Addressing terrorist threats through alternative channels can also bring advantages over military action as well as opportunities for creative responses, including:. We should have learned by now that declaring war on social ills rarely succeeds. The war on drugs is a prime example of how the disbursement of billions of dollars over many decades has had virtually no effect on the drug trade and the numbers of individuals who die from drug overdose and related violence.

This is not to say that progress has not been made. So it should be with terrorism. Terrorist groups rarely control meaningful amounts of territory, instead tending to blend in with the local population. It is here that a large military response is overbearing and indiscriminate, creating casualties among the innocent that serve as propaganda points for the terrorist groups in the area. If the military is to be used it should be used judiciously. An example of this can be found in the Special Forces operation that killed bin Laden in Abbotabad. The best way to disrupt terrorist plots is through intelligence and law enforcement action.

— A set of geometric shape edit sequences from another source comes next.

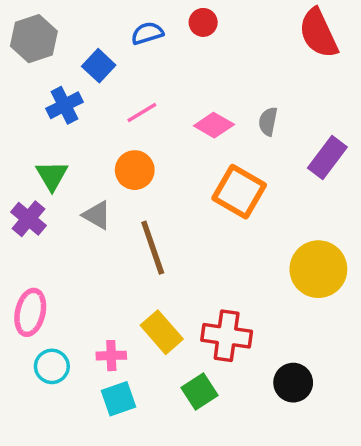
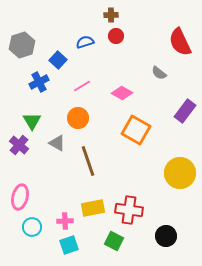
gray semicircle: (268, 121) -> (159, 73), moved, turned -63
yellow rectangle: (162, 332) -> (93, 208), turned -60
green square: (200, 392) -> (114, 241), turned -30

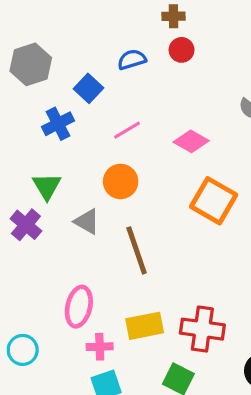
pink ellipse: (20, 197) -> (79, 307), moved
cyan circle: (32, 227) -> (23, 350), moved

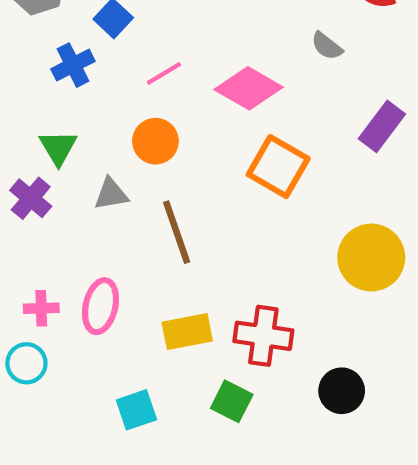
pink diamond: (191, 141) -> (249, 88), size x1.4
gray triangle: (87, 222) -> (111, 194), turned -40
pink cross: (100, 347) -> (41, 308), moved

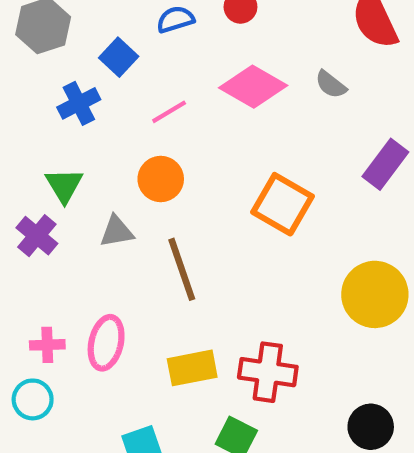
pink diamond: (249, 88) -> (253, 87), moved
black circle: (342, 391) -> (371, 427), moved

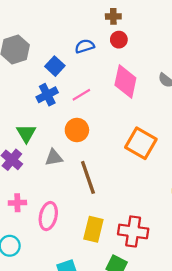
pink diamond: (253, 87) -> (125, 81), turned 72
blue cross: (79, 103) -> (47, 95), moved
pink cross: (47, 345) -> (17, 203), moved
yellow rectangle: (192, 368) -> (93, 229), turned -65

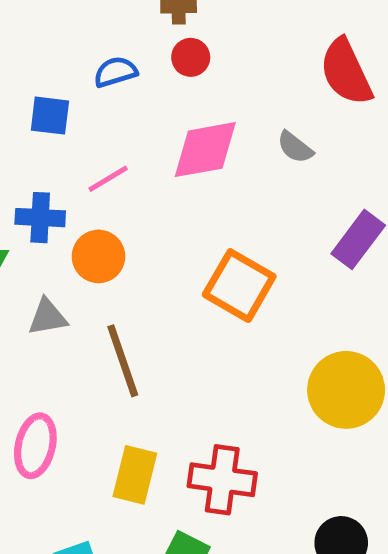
blue square: (55, 66) -> (50, 116), turned -36
pink diamond: (125, 81) -> (205, 150), turned 68
blue cross: (47, 95) -> (40, 218), moved, turned 30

Less than a month after the September 11 terrorist attacks on the United States, U. Bush is truly global, with Americans actively engaged in countering terrorism in 80 nations on six continents. This map is the most comprehensive depiction in civilian circles of U. Because we have been conservative in our selections, U.

U.S. Prepares to Reduce Troops and Shed Missions in Africa

Even so, the vast reach evident here may prompt Americans to ask whether the war on terror has met its goals, and whether they are worth the human and financial costs. Army; U. Army Human Resources Command; U.